**Required action**.
All lines below between the line with "kennst und es" and the line with "ūdų malimo iki pilstymo į bokalus.", including both, must be copied exactly, and the pictures must be omitted.
Extracted records Start Marker
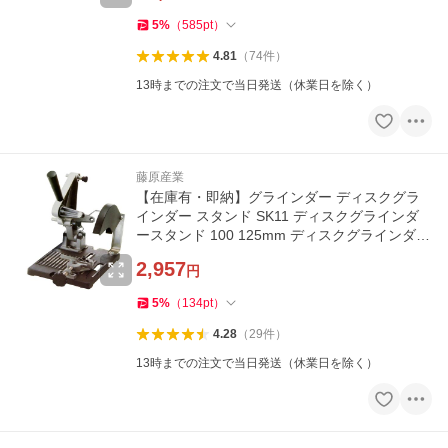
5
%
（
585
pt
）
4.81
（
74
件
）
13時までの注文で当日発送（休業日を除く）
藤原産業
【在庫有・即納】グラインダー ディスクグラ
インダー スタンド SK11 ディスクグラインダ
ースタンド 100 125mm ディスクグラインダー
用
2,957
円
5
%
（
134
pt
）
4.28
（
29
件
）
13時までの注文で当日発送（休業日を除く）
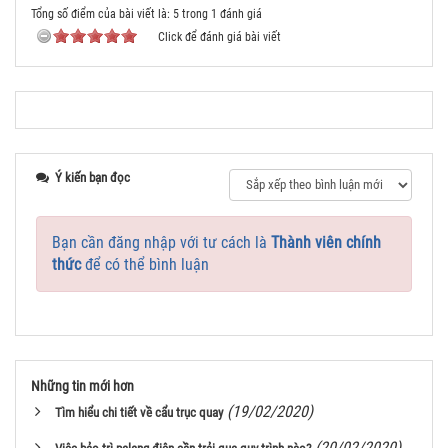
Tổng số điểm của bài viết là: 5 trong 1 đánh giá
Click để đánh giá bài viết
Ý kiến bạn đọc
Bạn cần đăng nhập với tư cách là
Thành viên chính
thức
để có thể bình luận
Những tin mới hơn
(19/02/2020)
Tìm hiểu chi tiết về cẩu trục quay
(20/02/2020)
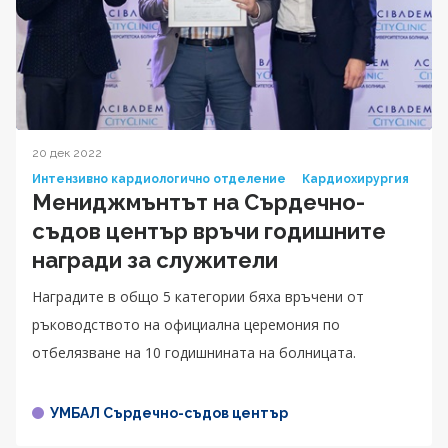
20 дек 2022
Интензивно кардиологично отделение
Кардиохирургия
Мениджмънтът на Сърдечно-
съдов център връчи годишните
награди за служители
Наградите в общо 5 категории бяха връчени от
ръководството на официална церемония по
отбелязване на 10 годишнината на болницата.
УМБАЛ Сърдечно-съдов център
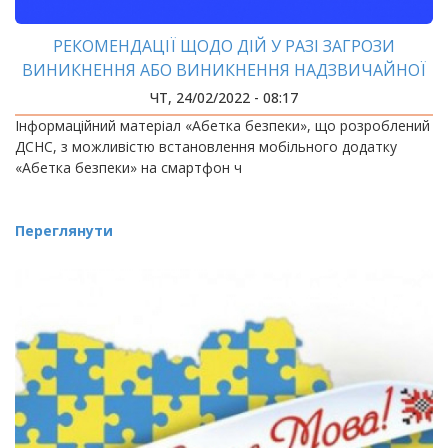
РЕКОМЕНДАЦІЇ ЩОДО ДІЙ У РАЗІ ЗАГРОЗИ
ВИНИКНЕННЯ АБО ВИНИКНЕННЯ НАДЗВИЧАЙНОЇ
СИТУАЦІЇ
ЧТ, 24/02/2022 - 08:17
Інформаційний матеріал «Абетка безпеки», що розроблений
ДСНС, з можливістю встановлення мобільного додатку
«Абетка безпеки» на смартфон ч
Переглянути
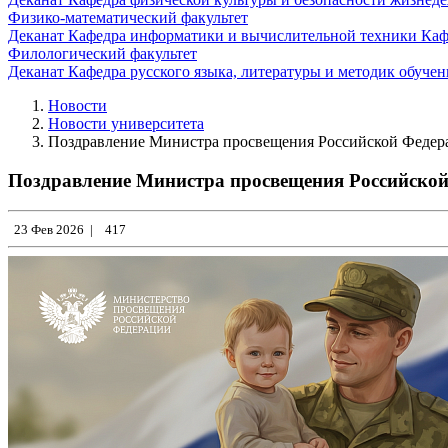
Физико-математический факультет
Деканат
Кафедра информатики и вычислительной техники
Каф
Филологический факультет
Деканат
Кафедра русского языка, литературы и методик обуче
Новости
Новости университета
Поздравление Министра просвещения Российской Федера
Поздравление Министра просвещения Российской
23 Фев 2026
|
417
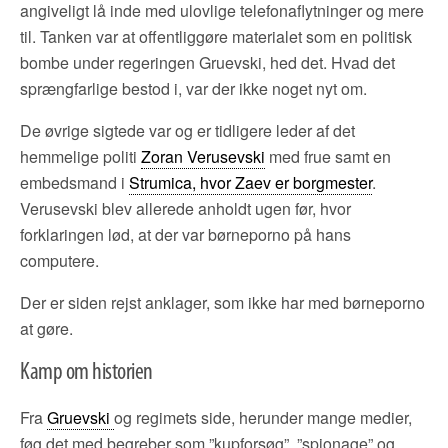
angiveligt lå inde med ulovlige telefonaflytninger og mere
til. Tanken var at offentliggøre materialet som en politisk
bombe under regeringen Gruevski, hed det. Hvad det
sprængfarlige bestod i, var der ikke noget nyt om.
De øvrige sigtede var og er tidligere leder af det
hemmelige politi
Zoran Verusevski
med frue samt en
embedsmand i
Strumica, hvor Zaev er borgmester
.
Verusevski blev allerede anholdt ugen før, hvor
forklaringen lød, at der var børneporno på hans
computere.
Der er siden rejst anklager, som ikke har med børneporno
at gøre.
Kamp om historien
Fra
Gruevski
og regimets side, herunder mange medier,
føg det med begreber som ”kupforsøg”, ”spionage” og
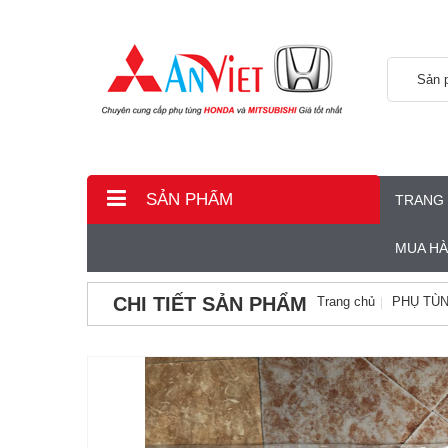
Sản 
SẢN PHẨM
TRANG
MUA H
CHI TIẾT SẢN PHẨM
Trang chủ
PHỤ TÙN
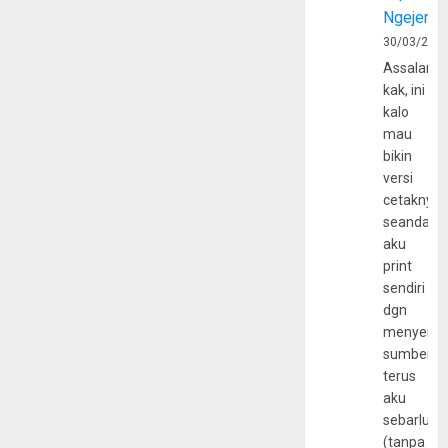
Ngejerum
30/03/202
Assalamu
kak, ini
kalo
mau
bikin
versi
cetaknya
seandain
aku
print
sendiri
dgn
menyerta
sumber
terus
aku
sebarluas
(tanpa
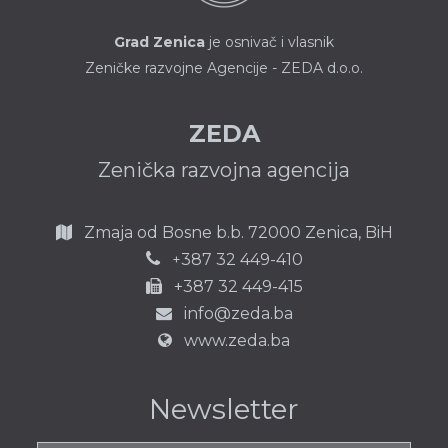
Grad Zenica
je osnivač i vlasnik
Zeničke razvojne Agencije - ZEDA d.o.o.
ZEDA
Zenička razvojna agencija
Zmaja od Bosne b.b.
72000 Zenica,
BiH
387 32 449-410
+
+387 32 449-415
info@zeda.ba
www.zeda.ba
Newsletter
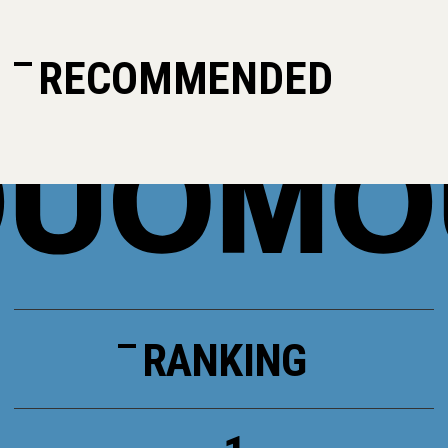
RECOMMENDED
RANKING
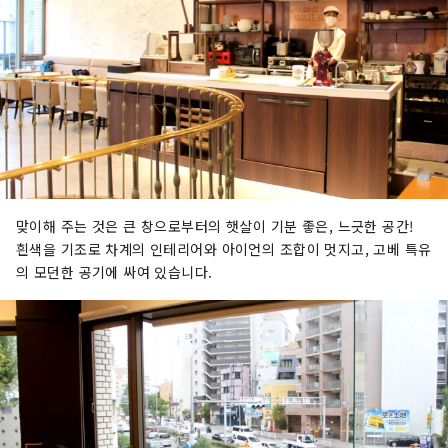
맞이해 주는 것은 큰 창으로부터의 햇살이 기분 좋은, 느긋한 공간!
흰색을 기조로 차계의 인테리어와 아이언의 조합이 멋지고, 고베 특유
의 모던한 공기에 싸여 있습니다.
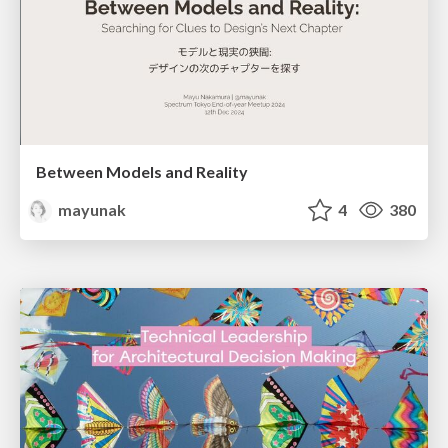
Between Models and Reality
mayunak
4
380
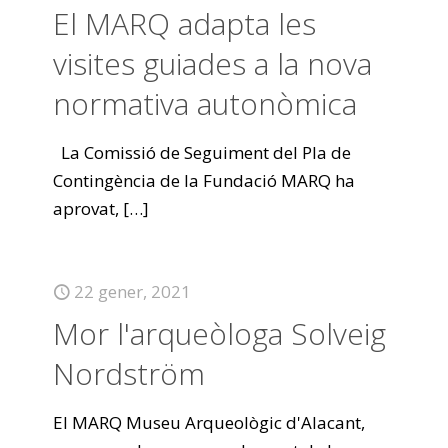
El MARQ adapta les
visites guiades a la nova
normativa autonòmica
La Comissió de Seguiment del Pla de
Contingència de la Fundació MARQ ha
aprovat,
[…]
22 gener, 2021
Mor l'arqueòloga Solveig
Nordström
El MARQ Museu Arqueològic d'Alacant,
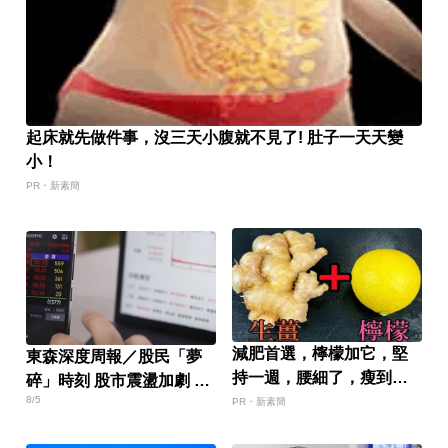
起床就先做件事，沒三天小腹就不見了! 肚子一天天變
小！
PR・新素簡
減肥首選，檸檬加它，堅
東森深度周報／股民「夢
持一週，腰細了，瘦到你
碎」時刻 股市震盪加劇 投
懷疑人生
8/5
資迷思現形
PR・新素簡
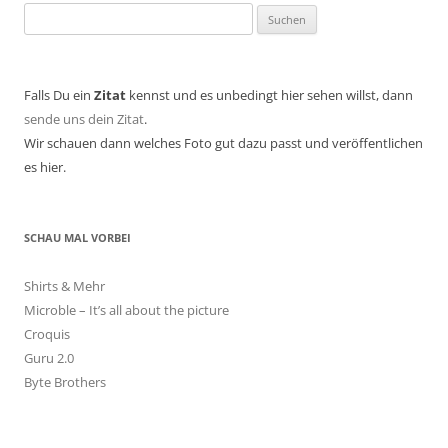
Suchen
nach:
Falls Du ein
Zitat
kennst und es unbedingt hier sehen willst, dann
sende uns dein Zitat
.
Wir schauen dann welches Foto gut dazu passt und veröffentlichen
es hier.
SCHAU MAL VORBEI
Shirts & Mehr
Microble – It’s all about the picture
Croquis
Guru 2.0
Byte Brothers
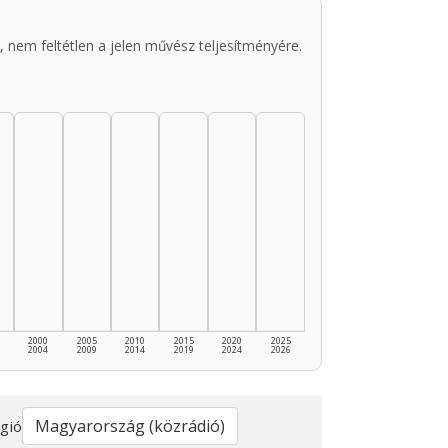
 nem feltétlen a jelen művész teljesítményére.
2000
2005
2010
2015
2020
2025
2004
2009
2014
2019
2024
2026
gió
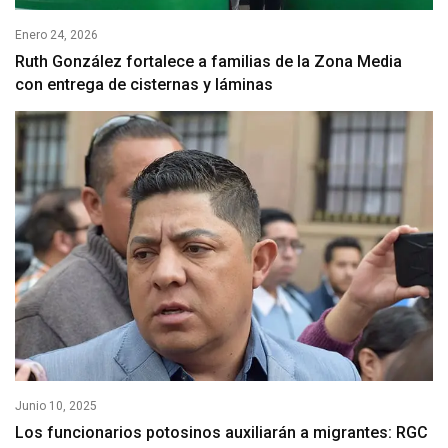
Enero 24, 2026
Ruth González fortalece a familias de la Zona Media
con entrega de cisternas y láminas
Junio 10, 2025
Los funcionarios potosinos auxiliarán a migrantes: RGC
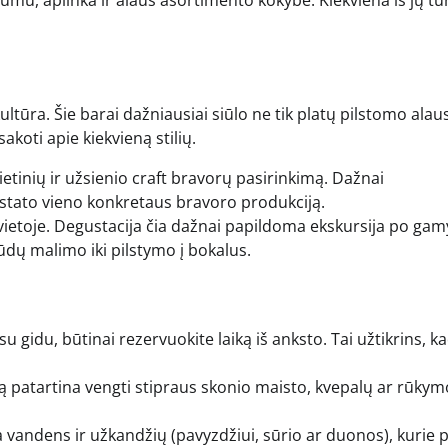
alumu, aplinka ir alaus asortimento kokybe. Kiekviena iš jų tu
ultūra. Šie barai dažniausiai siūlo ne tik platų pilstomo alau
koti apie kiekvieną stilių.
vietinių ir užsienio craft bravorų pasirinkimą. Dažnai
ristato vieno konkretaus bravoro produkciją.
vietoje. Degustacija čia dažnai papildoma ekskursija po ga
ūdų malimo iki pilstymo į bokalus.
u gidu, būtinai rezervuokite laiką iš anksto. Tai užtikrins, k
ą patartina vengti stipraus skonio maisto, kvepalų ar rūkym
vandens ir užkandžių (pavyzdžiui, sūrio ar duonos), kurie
Extracted records End Marker
**Solution to the exercise**.
kennst und es unbedingt hier sehen willst, dann
sende uns dein Zitat
.
Wir schauen dann welches Foto gut dazu passt und veröffentlichen
es hier.
SCHAU MAL VORBEI
Shirts & Mehr
Microble – It’s all about the picture
Croquis
Guru 2.0
Byte Brothers
 nem feltétlen a jelen művész teljesítményére.
2000
2005
2010
2015
2020
2025
2004
2009
2014
2019
2024
2026
gió
Enero 24, 2026
Ruth González fortalece a familias de la Zona Media
con entrega de cisternas y láminas
Junio 10, 2025
Los funcionarios potosinos auxiliarán a migrantes: RGC
alumu, aplinka ir alaus asortimento kokybe. Kiekviena iš jų tu
ultūra. Šie barai dažniausiai siūlo ne tik platų pilstomo alau
koti apie kiekvieną stilių.
vietinių ir užsienio craft bravorų pasirinkimą. Dažnai
ristato vieno konkretaus bravoro produkciją.
vietoje. Degustacija čia dažnai papildoma ekskursija po ga
ūdų malimo iki pilstymo į bokalus.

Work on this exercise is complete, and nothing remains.